I’ve never been one to stand around and let someone take the blame or fight my battles and when a guy does, for the reasons of sex, and relationship reasons as well, I find it highly disrespectful. Thanks for the help, really, but thanks a lot for the assuming I can’t handle something.

I snorted aristocratically, rolling my eyes almost as if on autopilot. Shoving my hand inside my black zip up hoodie as I shifted my weight to rest on my right hip and leg, I cocked my head to the side barely noticeably just before turning and walking away.

“I honestly think that you would be letting me alone to deal with the shit that comes my way on my own, and not trying to protect me from it,” I said a little loudly over my shoulder, not turning all the way.

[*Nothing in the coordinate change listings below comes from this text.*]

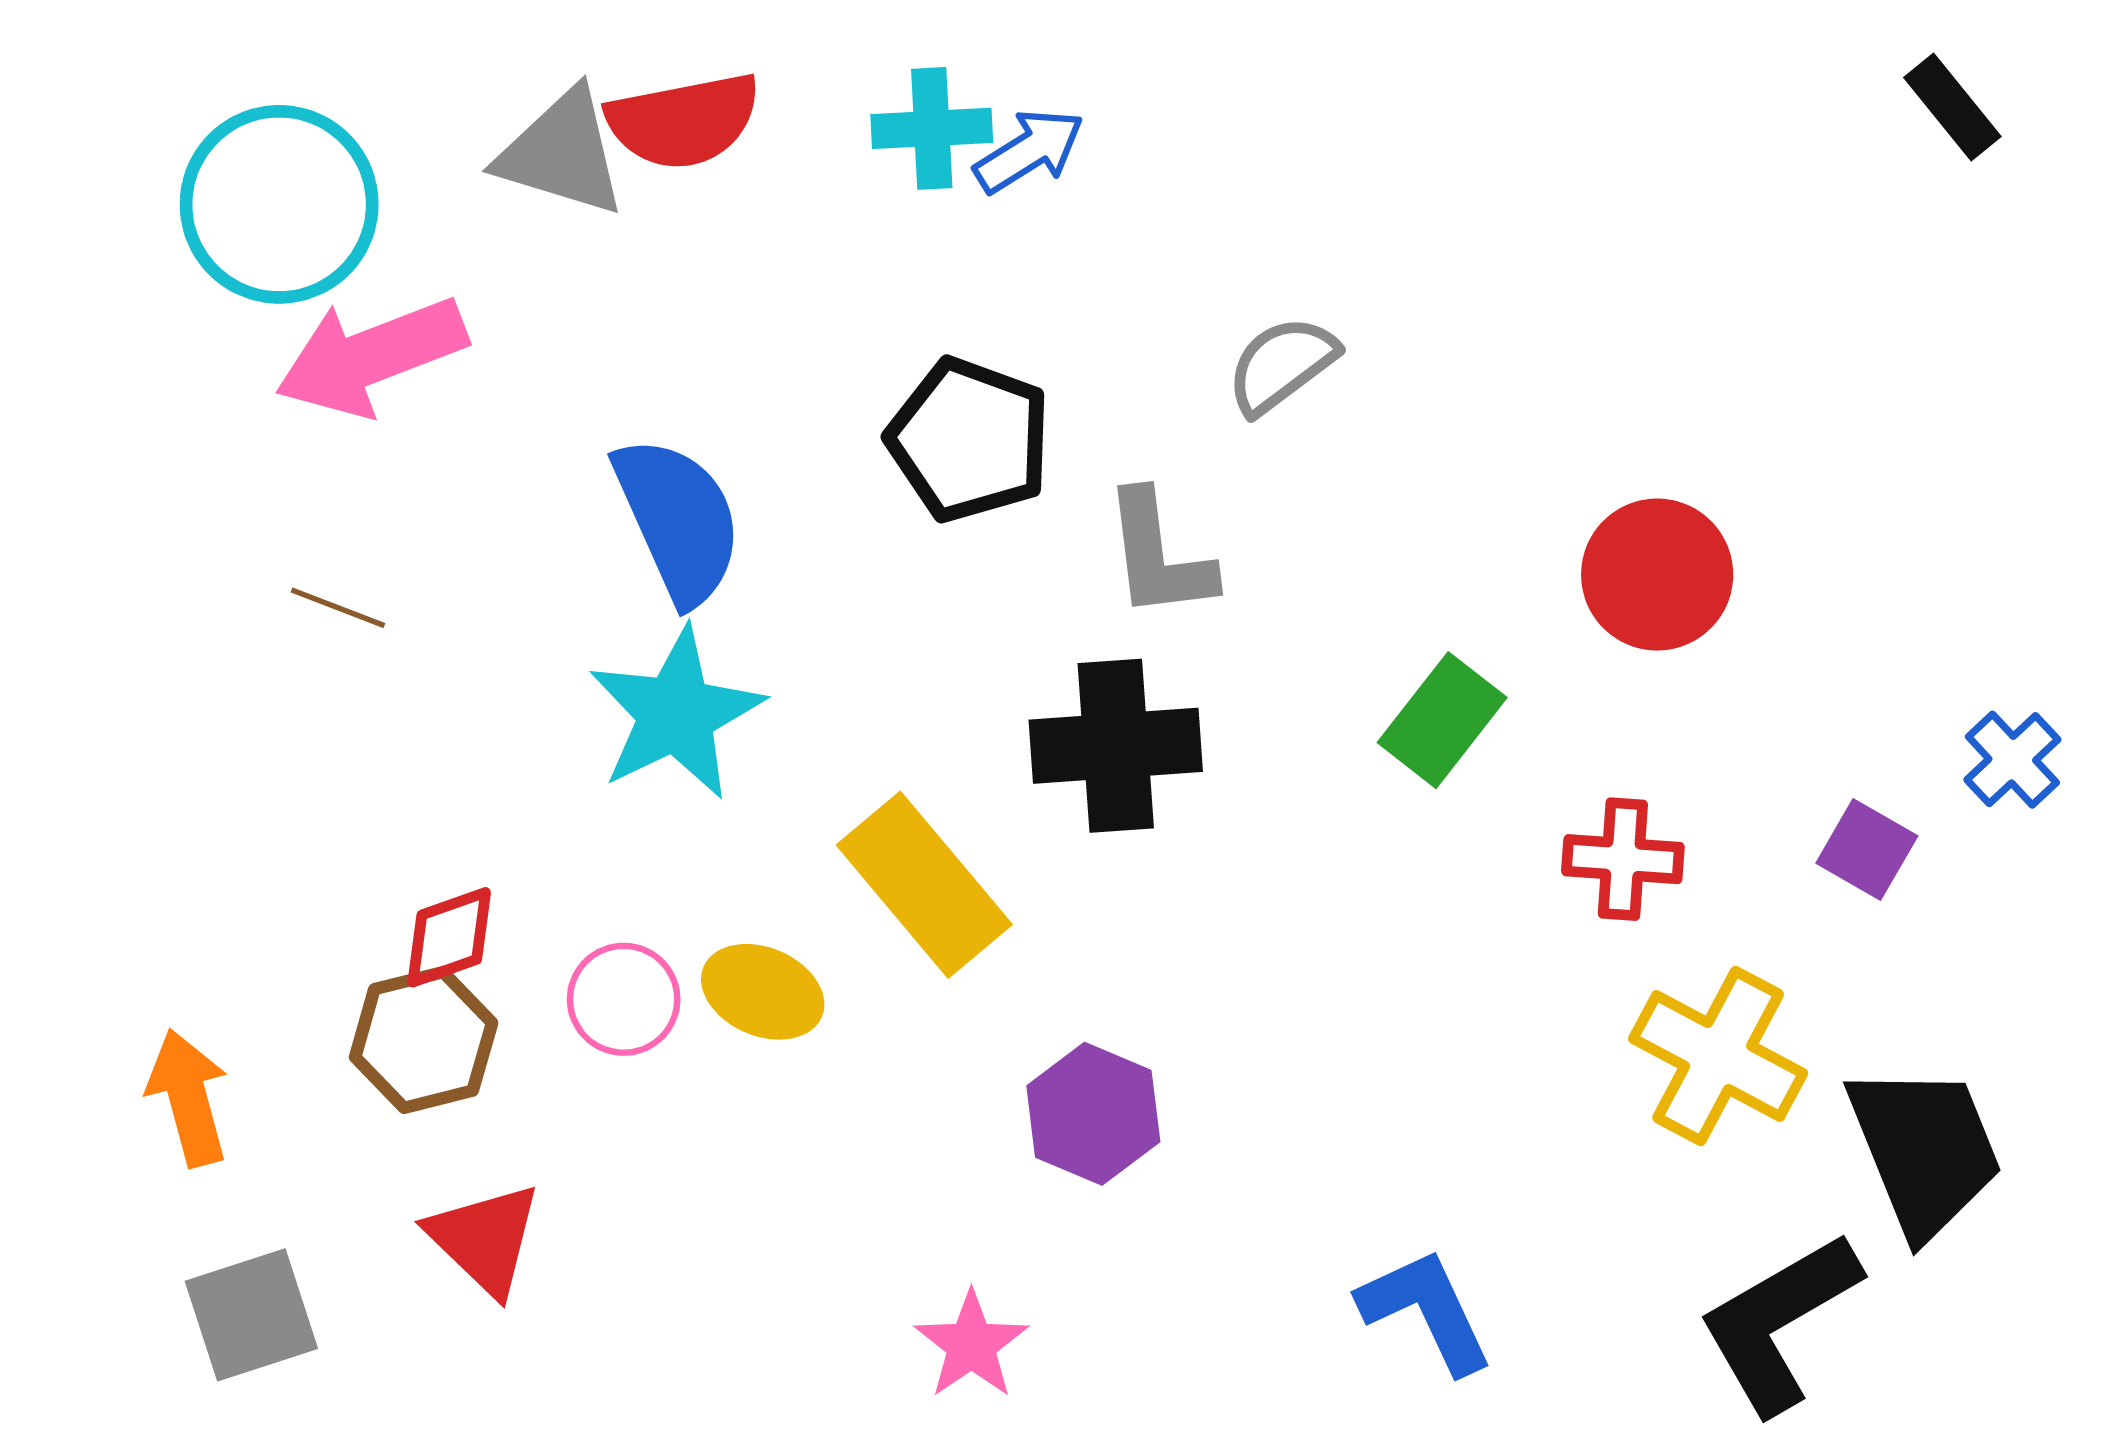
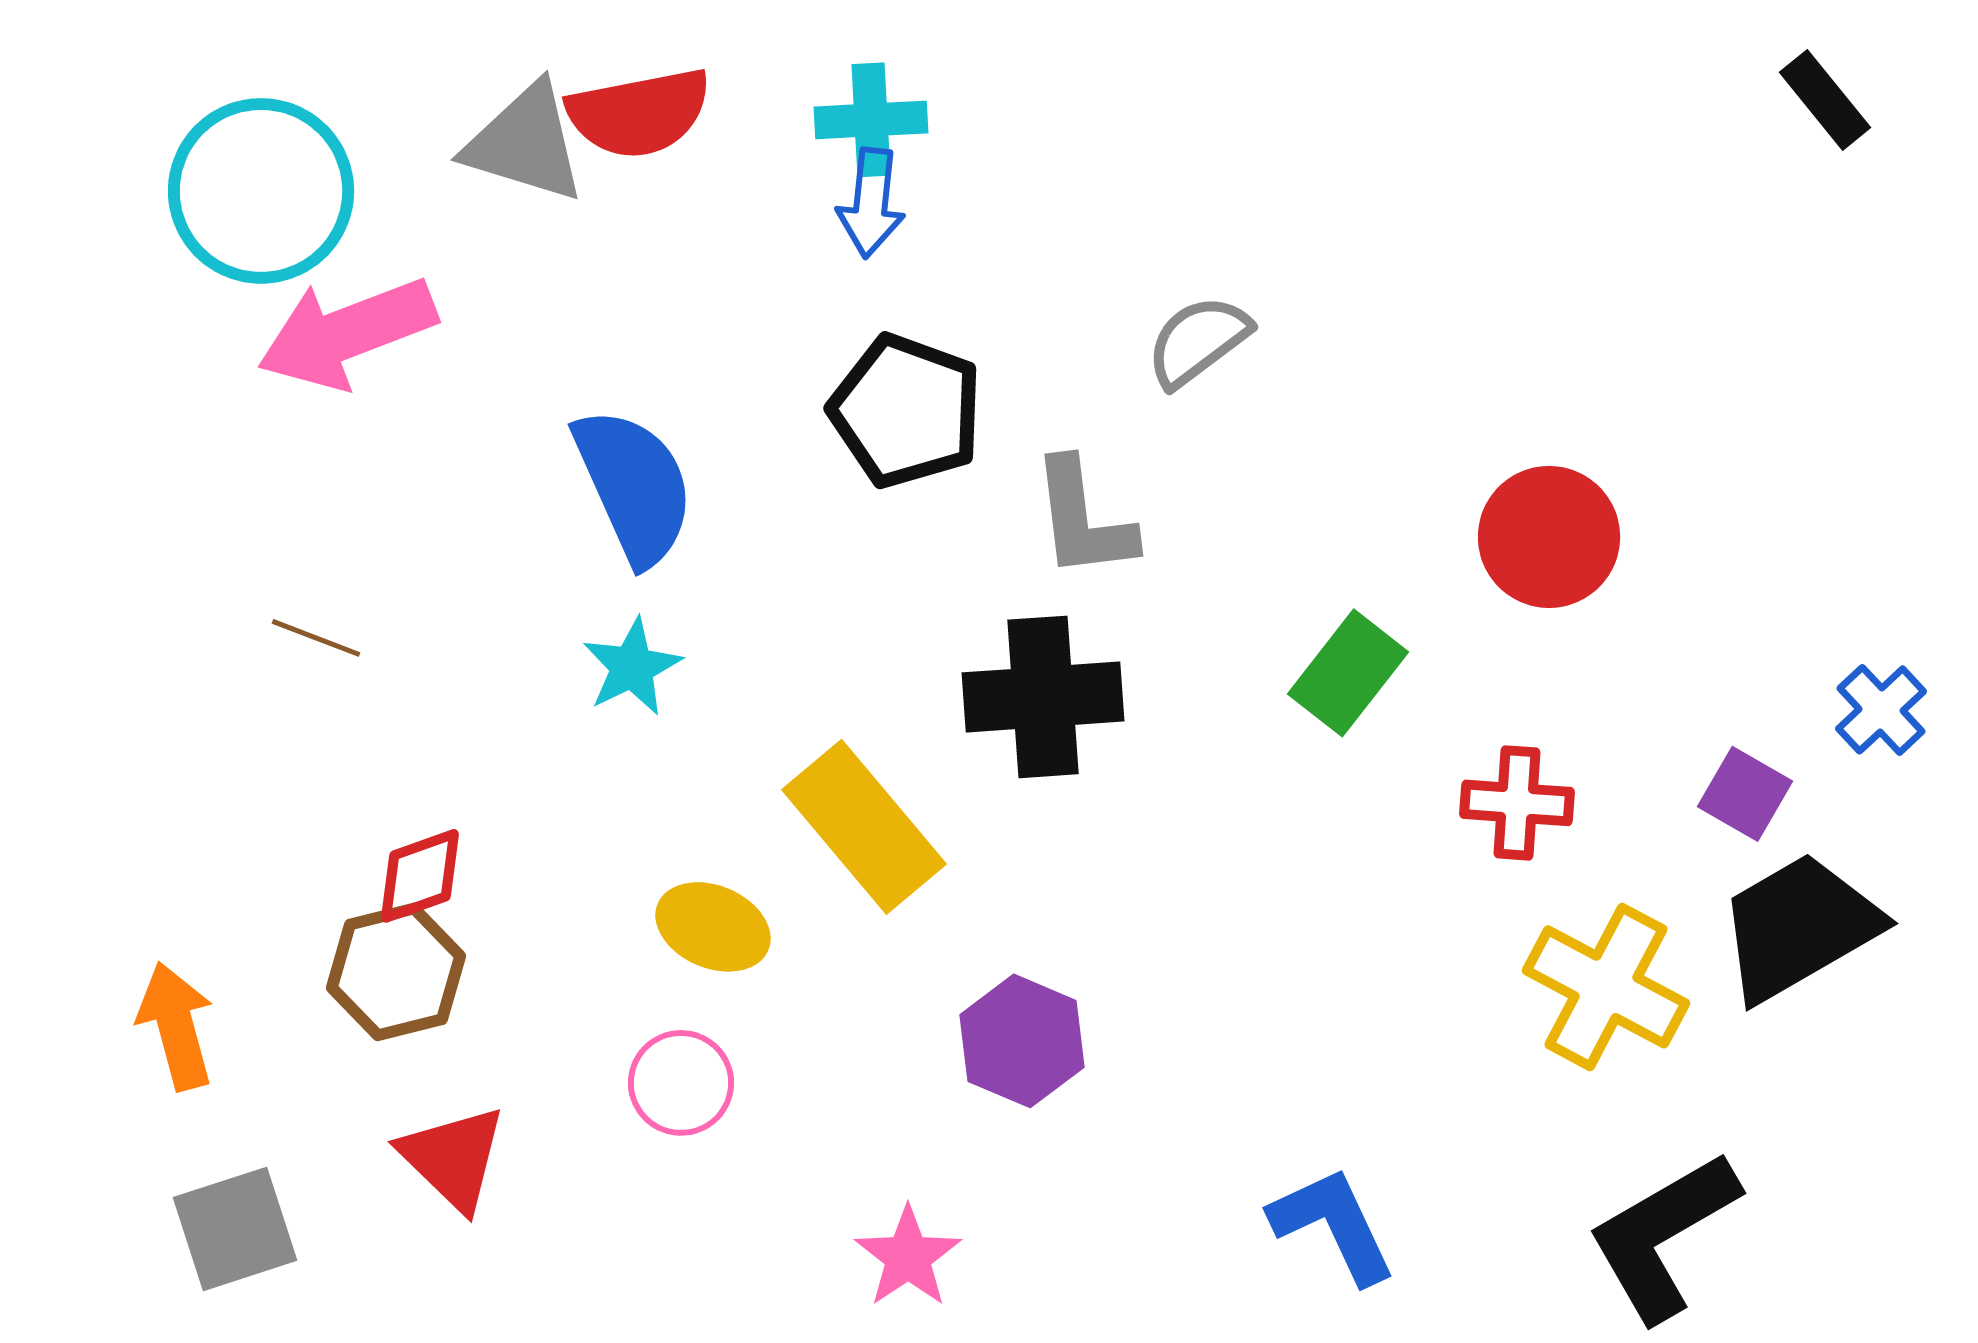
blue arrow: (1029, 151) -> (871, 203), moved, turned 128
brown line: (338, 608) -> (316, 638), moved
cyan star: (676, 714) -> (632, 667), size x0.6
pink circle: (624, 999) -> (681, 1083), moved
black trapezoid: (1925, 1150) -> (1799, 927), moved, turned -98

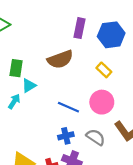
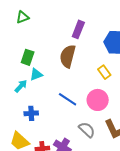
purple rectangle: (80, 28) -> (78, 29), moved
brown semicircle: (60, 59) -> (68, 56), turned 115
blue cross: (66, 136) -> (31, 113), moved

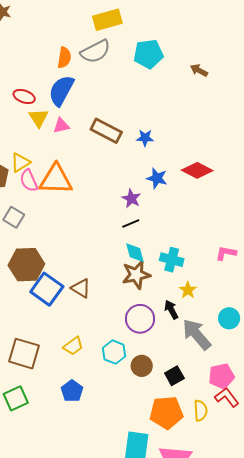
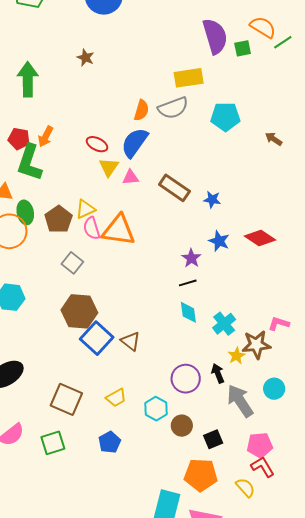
cyan cross: (172, 260) -> (224, 324), turned 30
brown star: (136, 275) -> (256, 345), moved
yellow semicircle: (200, 411) -> (245, 488), moved, turned -45

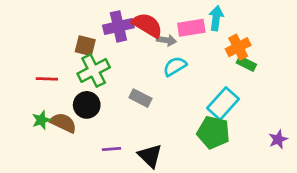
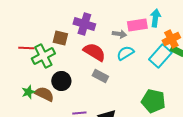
red semicircle: (147, 25) -> (94, 52), moved
purple cross: (118, 26) -> (84, 24), turned 30
green cross: (94, 71) -> (43, 56), moved
red line: (47, 79) -> (26, 48), moved
cyan rectangle: (223, 104) -> (160, 56), moved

Looking over the shoulder to see if they are looking or listening is a sign of uncertainty or insecureness and I avoid it. All it does is provoke the said reason for looking into doing something more that they find amusing.

It’s only funny the first time; that’s an unwritten rule right there.

I found another seat not too far away and resumed the same position I had taken when first sitting at the table that Jason and his group of followers now resided. After awhile my gaze shifted towards them and he was watching me once more.

I had the sudden temptation to smile at him, wave, then show him a lovely hand gesture that consists only of the center of all the fingers. Otherwise known as the ‘bird’.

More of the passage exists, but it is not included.